|
Wichtige Hinweise zum neuen BDSG für IT-Verantwortliche.
Seit 1. September 2009 ist das novellierte Bundesdatenschutzgesetz in Kraft. Es behandelt insbesondere folgende Punkte:
- Verschärfung bei der Auftragsdatenverarbeitung
- Informationspflicht bei meldepflichtigen Datenschutzverstößen
- Verschärfung der Pflicht zur Anonymisierung
- Erhöhung des Bußgeldrahmens auf 300.000 Euro
- Möglichkeit der Gewinnabschöpfung
- Stärkung der Position des Datenschutzbeauftragten
Ein Leitfaden zu den Änderungen wird derzeit erstellt und Ihnen gerne übersendet, wenn Sie eine kurze Rückmail an mail@legislator.de schicken.

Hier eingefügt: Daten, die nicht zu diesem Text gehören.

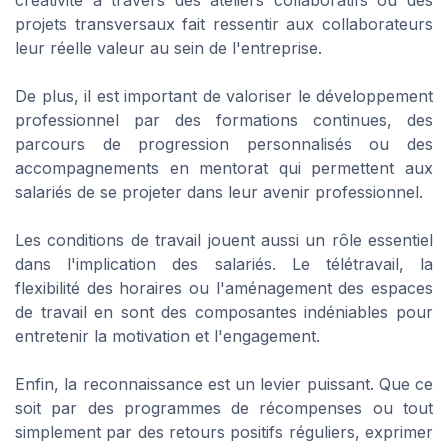
projets transversaux fait ressentir aux collaborateurs
leur réelle valeur au sein de l'entreprise.
De plus, il est important de valoriser le développement
professionnel par des formations continues, des
parcours de progression personnalisés ou des
accompagnements en mentorat qui permettent aux
salariés de se projeter dans leur avenir professionnel.
Les conditions de travail jouent aussi un rôle essentiel
dans l'implication des salariés. Le télétravail, la
flexibilité des horaires ou l'aménagement des espaces
de travail en sont des composantes indéniables pour
entretenir la motivation et l'engagement.
Enfin, la reconnaissance est un levier puissant. Que ce
soit par des programmes de récompenses ou tout
simplement par des retours positifs réguliers, exprimer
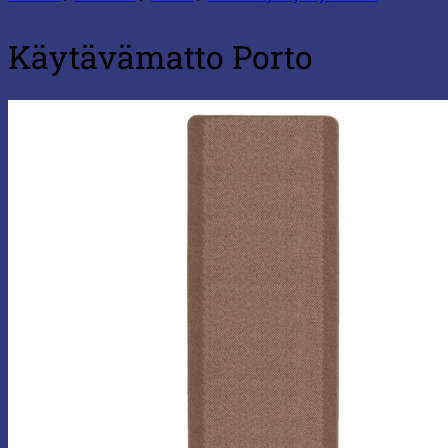
Käytävämatto Porto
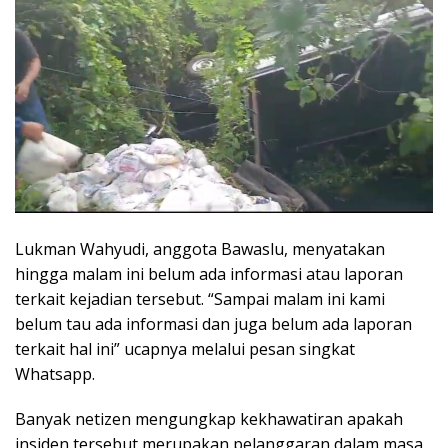
Lukman Wahyudi, anggota Bawaslu, menyatakan
hingga malam ini belum ada informasi atau laporan
terkait kejadian tersebut. “Sampai malam ini kami
belum tau ada informasi dan juga belum ada laporan
terkait hal ini” ucapnya melalui pesan singkat
Whatsapp.
Banyak netizen mengungkap kekhawatiran apakah
insiden tersebut merupakan pelanggaran dalam masa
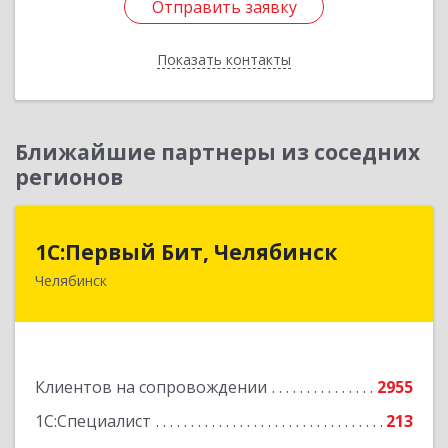
Отправить заявку
Отправить заявку
Показать контакты
Назад
Ближайшие партнеры из соседних
регионов
1С:Первый Бит, Челябинск
1С:Первый Бит, Челябинск
Челябинск
454084, Челябинская обл, Челябинск г,
Каслинская ул, дом № 77, оф.109
Подробнее
Клиентов на сопровождении
2955
1С:Специалист
213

Vorab folgende Informationen:
- Erhöhte Anforderungen an die Auftragsdatenverarbeitung Bei Vorliegen einer Auftragsdatenverarbeitungssituation ist ein schriftlicher Vertrag zu schließen. Dieser Vertrag muss detailliert Art und Umfang der Datenprozessierung, technisch-organisatorische Maßnahmen, Kontrollrechte und Weisungsbefugnisse sowie weitere, insgesamt 10 Spezifika beschreiben. Ein Verstoß ist mit Bußgeld bewehrt.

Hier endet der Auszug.